How God Can Redeem the Darkness

What I learned about seeing myself as God sees me.

The concert ran late and I knew I was breaking curfew, which spoiled any of the fun I had in the previous hours that night. I carefully tiptoed up to my room hoping that, for a change, my mother had already gone to sleep so my punishment would come in the morning. This wasn’t the best move to make right before leaving for college. But I wasn’t running too late; maybe there was a chance that she would forget about it. Maybe not.

I quietly turned the corner to enter my room, and my jaw dropped in horror as I found all my belongings in a big pile in the middle of the floor. Everything, from pencils to underwear to my computer, was built into a giant mountain. She was wild-eyed and furious, waiting for me to arrive, and like a lion pouncing on its prey she proceeded to yell and scream, reiterating her analysis that I was inherently bad. This sort of dramatic reaction to my disobedience was not unusual, each time leaving me in a state of confusion and shame. But something about the way she said it this day was different. Along with the usual berating of my character and how I would amount to nothing, I heard something different in her voice as her rage subsided.
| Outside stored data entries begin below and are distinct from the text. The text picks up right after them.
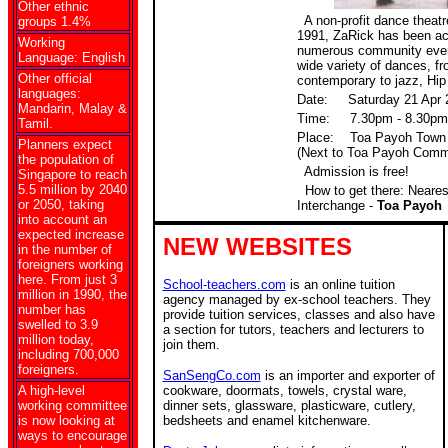
Other ethnic
A non-profit dance theatre
groups 1.4%
1991, ZaRick has been act
Working
numerous community even
Language: English
wide variety of dances, f
Other official
contemporary to jazz, Hi
languages:
Date: Saturday 21 Apr 
Mandarin, Malay &
Time: 7.30pm - 8.30pm
Tamil.
Place: Toa Payoh Town 
Planners expect
(Next to Toa Payoh Commu
the population of
Admission is free!
Singapore to reach
5.5 million by 2040
How to get there: Neare
or 2050, taking
Interchange -
Toa Payoh
into account an
expected increase
NEW WEBSITES
in the number of
foreigners working
here. From just 3
School-teachers.com
is an online tuition
million in 1990, the
agency managed by ex-school teachers. They
number has
provide tuition services, classes and also have
swelled to 3.9
a section for tutors, teachers and lecturers to
million today,
join them.
including 700,000
foreigners.
SanSengCo.com
is an importer and exporter of
A high-level
cookware, doormats, towels, crystal ware,
working committee
dinner sets, glassware, plasticware, cutlery,
is now looking at
bedsheets and enamel kitchenware.
ways to encourage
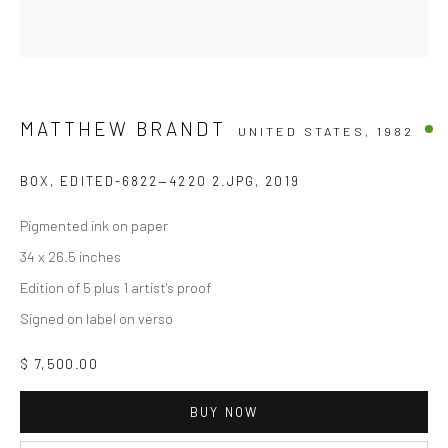
MATTHEW BRANDT
UNITED STATES,
1982
BOX, EDITED-6822—4220 2.JPG
,
2019
Pigmented ink on paper
34 x 26.5 inches
Edition of 5 plus 1 artist's proof
Signed on label on verso
$ 7,500.00
BUY NOW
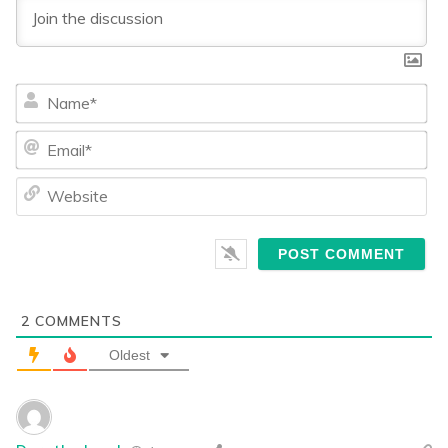
Na
Ema
We
2
COMMENTS
Oldest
Her eyes, full of fury, now went stone cold with a look of resignation. She carefully said, “I will never trust you. I don’t believe in you anymore. I give up.” As our eyes met in that moment, her cold gaze penetrated the depths of my soul. My inner-fighter voice that usually said, “But I will prove you wrong,” was replaced with final defeat and a laying down of arms. Suddenly overwhelmed by the wave of darkness, my mom and I wept bitterly into the night. I could not hate myself any more in that moment.

An ecosystem of death

I never understood all the complicated dynamics that existed between my mom and me. There was the usual mother-daughter dynamic that so many experience: the mother as the scientist, always examining the daughter specimen and constantly tweaking in order to prime and perfect for marriage and motherhood. I can only imagine her struggle of survival in America as a Korean immigrant, sacrificing her own wants and needs for her children and showing love in the ways that fit her culture but didn’t speak to me growing up in America. But then there seemed to be an extra layer of complication that seeped into our interactions and went above and beyond these other factors. Was it okay that she tore up my favorite outfits in front of me because I wore them too much? Did it seem necessary to tear the ribbon out of my favorite cassette tape because I danced to it? Could it be right to punish me by keeping me home from school and making me hold my hands in the air all day, naked? Even now I struggle with labeling it as abuse or manipulation since this is what I thought love was.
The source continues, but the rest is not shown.